CBS’ Tracy Wolfson asked Musselman before Saturday night’s contest if there was a different approach against Duke compared to the one that worked against Gonzaga.

“Nothing’s changed. Same thing, Tracy,” Musselman said.

Same approach, different result.

Duke is built different than Gonzaga. With Gonzaga, the game changed with future lottery pick Chet Holmgren in foul trouble. Arkansas recognized it could attack him on offense, and when the Razorbacks were on defense, the strategy of making life difficult on Gonzaga point guard Andrew Nembhard worked to perfection.

Against Duke? Arkansas couldn’t really take any future lottery pick away. If anything, Paolo Banchero confirmed why scouts should be drooling over the 6-10 freshman. He got high-percentage looks at the rim, he converted at the free-throw line and he made a big 3-pointer in the second half.

But it wasn’t just Banchero. The SEC’s No. 1 defense had no answer for a Duke offense who had 6 players finish between 9 and 18 points. Mike Williams was automatic around the rim, AJ Griffin made seemingly every mid-range shot he attempted and Wendell Moore quietly added 14 of his own.

It’s funny because if you told an Arkansas fan that it would force 15 turnovers and Duke would make just 4 3-pointers all night, you probably would’ve thought that the Hogs were moving on. Add in the fact that Notae and Stanley Umude had 14 apiece while Jaylin Williams had 19 points, 10 boards and 2 drawn charges, yeah, Arkansas fans would’ve taken that all day, every day.

On other nights, that would’ve been good enough. On Saturday night, it wasn’t.

On other nights, a Williams dunk like this would’ve sparked an Arkansas run:

Instead, that was the last real bright spot of the night.

Arkansas never got closer than a 5-point deficit. Oh, and when that happened via a Williams and-1, Duke casually rattled off an 8-0 run to balloon the lead back out to 13.

That’s what great teams do. Duke, despite all the pre-NCAA Tournament chatter about the Senior Night letdown in Krzyzewski’s last meeting vs. UNC at Cameron Indoor, is indeed a great team. No amount of anti-Duke support could’ve helped Arkansas pull out a win on Saturday night.

Like last year against Baylor when Arkansas could never get within 1 possession the second half, Musselman’s team could never truly change momentum. There wasn’t some 9-0 run to perhaps prompt Duke to tighten up a bit. The Blue Devils had their foot on the gas all night.

Little things caught up to Arkansas. Instead of playing for the final shot of the first half in a 9-point game, Chris Lykes fired off an ill-advised 3-pointer with 11 seconds left on the shot clock that led to a Duke runout and a 3 going into the half. Williams played his tail off, but he missed a handful of layups he probably wished he could have back. And once Duke switched to the zone, Arkansas’ offense never really figured it out.

It was far from a perfect night. That’s what it would’ve taken to beat the Duke team who showed up on Saturday.

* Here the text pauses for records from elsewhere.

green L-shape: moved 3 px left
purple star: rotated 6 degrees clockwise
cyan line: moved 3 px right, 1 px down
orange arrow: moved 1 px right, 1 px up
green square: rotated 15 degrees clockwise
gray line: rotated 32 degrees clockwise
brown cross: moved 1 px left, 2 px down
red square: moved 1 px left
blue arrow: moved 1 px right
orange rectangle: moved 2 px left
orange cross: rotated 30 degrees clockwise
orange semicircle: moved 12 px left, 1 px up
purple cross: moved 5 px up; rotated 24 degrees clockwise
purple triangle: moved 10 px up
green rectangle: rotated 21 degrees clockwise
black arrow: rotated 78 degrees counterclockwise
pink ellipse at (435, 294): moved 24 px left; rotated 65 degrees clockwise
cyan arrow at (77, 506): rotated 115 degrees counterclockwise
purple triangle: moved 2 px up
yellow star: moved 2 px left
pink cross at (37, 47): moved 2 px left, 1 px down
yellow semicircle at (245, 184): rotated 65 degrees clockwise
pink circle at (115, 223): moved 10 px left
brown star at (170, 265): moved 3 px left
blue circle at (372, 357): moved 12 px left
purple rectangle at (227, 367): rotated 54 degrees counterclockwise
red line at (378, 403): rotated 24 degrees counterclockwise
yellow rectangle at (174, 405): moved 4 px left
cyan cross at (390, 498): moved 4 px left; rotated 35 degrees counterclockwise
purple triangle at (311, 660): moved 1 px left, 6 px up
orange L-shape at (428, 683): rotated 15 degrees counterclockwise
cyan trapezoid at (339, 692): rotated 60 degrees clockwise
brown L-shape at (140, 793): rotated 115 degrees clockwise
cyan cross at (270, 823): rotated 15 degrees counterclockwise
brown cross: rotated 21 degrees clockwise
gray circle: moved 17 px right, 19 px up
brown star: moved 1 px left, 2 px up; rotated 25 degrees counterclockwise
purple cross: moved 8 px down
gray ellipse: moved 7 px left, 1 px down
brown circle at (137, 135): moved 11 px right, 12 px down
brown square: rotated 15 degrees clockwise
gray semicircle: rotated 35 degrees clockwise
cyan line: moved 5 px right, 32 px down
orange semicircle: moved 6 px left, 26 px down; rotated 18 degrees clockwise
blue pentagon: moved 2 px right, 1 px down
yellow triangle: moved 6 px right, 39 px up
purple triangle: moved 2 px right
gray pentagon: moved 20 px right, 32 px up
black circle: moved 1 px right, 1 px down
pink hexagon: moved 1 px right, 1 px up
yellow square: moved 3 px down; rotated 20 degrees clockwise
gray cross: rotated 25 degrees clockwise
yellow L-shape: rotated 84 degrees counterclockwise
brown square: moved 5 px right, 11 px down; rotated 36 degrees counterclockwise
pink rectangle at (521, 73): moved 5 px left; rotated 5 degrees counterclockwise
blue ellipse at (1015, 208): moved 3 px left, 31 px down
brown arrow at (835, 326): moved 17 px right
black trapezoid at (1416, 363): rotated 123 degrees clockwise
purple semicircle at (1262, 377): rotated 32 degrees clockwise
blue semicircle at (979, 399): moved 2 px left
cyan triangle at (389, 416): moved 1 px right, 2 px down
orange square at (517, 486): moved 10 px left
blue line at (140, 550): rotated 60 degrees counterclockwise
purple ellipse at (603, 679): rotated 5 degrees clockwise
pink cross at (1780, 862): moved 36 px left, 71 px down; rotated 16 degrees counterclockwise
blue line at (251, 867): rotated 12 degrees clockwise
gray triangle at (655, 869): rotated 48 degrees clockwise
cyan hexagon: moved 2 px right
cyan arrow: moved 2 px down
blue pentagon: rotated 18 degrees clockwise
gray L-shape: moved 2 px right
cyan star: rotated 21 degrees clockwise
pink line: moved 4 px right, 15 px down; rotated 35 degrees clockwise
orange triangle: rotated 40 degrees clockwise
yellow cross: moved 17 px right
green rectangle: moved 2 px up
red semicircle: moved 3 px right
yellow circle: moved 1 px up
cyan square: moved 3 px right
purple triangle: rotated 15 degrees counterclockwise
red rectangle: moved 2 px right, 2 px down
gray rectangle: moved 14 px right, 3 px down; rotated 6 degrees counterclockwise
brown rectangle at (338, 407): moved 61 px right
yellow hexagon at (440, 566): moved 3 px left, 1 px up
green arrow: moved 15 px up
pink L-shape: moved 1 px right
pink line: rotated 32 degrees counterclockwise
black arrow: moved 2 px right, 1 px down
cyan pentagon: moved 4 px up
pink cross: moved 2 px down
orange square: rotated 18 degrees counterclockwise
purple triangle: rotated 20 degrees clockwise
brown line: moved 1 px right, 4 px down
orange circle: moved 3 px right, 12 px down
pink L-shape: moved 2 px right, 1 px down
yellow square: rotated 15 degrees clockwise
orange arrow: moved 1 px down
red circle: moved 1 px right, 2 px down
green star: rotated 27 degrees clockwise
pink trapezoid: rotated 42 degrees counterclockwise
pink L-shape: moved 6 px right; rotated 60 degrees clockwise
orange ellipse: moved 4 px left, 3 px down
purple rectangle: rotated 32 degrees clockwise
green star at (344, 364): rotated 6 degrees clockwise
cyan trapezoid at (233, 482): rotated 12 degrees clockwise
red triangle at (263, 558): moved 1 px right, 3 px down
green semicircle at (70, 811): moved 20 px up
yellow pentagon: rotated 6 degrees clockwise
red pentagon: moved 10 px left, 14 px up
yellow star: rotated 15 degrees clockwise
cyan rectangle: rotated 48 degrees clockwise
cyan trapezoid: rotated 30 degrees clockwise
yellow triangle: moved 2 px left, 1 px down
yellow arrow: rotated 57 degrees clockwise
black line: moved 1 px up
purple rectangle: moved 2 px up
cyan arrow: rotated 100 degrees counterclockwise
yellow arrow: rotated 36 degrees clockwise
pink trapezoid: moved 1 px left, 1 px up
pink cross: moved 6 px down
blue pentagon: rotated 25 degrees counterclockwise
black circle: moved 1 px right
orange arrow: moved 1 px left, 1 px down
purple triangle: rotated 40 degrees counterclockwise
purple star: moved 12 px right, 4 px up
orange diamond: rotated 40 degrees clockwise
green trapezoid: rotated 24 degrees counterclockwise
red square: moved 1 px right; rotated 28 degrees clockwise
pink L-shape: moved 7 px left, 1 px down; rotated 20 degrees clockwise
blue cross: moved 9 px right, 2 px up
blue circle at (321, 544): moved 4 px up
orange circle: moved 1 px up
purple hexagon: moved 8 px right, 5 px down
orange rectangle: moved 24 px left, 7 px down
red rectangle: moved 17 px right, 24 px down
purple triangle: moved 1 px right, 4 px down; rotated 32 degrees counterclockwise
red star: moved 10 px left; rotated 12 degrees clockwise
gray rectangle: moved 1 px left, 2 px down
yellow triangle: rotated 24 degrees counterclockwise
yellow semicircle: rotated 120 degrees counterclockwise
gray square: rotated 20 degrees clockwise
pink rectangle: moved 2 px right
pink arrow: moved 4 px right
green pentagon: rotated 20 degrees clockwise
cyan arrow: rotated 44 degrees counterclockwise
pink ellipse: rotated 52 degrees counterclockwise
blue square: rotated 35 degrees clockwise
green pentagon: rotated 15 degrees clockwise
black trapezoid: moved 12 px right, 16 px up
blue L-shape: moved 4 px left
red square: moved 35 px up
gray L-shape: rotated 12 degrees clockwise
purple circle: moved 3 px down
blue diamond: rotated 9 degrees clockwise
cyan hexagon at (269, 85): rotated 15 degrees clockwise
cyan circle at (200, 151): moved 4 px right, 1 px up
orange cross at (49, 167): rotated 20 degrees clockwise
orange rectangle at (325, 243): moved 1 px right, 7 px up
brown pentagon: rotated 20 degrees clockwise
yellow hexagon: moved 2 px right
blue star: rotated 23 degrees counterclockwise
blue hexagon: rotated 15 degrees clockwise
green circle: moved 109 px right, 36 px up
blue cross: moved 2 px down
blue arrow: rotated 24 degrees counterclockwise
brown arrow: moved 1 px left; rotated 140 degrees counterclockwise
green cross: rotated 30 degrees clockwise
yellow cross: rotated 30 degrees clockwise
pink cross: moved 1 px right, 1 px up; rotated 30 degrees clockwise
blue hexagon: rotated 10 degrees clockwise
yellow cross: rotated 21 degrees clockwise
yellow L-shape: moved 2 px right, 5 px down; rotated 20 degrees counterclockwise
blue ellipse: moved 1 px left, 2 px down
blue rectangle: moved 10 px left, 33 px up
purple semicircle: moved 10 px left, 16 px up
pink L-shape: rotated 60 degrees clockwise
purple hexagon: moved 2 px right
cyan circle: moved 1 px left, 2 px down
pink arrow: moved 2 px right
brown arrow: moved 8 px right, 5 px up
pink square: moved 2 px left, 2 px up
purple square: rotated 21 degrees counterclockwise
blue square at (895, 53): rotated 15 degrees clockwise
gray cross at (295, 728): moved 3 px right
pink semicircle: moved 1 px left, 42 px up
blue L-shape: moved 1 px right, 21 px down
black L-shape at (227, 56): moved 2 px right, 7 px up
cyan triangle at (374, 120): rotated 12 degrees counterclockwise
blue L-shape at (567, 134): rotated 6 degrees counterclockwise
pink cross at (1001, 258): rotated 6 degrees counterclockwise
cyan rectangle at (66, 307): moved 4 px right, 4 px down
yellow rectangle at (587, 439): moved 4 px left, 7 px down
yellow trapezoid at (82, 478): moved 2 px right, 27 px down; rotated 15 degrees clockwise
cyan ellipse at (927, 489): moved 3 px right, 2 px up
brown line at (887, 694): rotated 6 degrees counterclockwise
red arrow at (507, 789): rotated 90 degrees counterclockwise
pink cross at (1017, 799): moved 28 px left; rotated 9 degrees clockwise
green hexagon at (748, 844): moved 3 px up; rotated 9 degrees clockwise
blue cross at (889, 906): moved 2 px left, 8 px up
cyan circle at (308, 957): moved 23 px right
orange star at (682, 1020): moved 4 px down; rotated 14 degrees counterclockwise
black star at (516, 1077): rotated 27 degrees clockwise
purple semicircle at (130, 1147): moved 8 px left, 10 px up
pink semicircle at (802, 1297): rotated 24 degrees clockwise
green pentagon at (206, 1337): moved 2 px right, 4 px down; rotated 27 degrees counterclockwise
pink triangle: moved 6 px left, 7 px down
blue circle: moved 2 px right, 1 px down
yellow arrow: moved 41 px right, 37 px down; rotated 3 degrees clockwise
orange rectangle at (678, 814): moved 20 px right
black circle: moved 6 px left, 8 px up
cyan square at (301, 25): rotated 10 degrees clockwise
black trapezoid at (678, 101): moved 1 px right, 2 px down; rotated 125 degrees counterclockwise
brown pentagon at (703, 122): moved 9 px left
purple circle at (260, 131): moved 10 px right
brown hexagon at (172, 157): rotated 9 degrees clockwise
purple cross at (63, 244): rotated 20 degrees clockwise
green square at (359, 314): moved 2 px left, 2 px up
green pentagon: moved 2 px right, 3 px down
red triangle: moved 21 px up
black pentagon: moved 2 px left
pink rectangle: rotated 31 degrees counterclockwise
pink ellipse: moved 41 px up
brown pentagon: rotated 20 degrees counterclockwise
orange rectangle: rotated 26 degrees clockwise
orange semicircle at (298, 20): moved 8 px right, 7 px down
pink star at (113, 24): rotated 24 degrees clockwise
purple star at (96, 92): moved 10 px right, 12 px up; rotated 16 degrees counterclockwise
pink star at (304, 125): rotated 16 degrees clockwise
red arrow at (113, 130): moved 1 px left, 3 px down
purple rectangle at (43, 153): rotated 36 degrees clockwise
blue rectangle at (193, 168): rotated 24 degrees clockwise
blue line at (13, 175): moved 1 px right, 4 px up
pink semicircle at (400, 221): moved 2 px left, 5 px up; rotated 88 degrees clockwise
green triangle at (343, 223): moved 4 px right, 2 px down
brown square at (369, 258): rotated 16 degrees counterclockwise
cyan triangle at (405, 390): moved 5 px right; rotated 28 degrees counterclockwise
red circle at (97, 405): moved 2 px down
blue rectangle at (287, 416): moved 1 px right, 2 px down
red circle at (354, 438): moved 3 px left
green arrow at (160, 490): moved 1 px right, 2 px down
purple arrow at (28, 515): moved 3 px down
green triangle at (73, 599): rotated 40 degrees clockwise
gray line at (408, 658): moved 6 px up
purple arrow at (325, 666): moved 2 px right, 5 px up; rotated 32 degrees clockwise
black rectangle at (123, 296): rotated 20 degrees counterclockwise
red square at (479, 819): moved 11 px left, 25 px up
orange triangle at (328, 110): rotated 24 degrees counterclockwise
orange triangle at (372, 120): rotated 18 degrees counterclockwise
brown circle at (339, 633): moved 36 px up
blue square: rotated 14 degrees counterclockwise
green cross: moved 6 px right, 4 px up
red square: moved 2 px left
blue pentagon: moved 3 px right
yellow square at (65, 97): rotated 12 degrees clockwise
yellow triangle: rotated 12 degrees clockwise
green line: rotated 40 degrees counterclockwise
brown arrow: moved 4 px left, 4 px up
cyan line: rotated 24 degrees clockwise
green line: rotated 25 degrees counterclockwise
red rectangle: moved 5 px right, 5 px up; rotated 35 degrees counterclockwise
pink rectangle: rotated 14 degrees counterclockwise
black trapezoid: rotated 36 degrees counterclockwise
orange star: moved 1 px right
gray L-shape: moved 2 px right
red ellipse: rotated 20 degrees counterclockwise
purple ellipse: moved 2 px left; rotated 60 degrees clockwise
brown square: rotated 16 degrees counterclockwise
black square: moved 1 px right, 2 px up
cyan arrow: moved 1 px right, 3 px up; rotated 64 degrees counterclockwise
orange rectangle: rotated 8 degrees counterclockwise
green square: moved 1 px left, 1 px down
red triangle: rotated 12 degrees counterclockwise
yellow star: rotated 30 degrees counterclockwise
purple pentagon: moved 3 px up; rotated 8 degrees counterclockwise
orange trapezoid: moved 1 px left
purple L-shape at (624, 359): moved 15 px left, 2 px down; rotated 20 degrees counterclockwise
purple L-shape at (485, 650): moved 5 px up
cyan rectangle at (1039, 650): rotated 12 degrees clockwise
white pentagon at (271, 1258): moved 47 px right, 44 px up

“We lost to a better team tonight. That’s what happened,” Musselman said afterwards on the CBS broadcast. “Our defense did not hold up like it has all season long. Rebounding, they’re a really, really good basketball team. You have to tip your cap to them. They won the game. It’s a really good basketball team.”

So was Arkansas. It just didn’t have that kind of ceiling. Maybe it’s not crazy to think that ceiling will be raised as 1 of 2 programs to make consecutive Elite 8 trips.

Musselman also added that Duke was the best team that Arkansas faced all year, and he’d be surprised if the Blue Devils didn’t play for a title.

Compare that to what he said about Baylor after last year’s Elite 8 loss:

Some day, perhaps, someone will be saying that about Musselman’s team as Arkansas cuts down the nets in a Regional Final. That’s the mission. And based on what we saw from him so far, it’s a perfectly realistic mission. Two teams with totally different identities found their own path to reach an Elite 8. It had been 7 years since an SEC team accomplished that feat, and it had been 27 years since Arkansas accomplished that feat.

It’s up to Musselman to get Arkansas to more new heights. It’s a place only few in the sport can realistically obtain. Disappointing ending aside, the Hogs certainly laid the foundation for that to happen.

They know all too well what that next level looks like.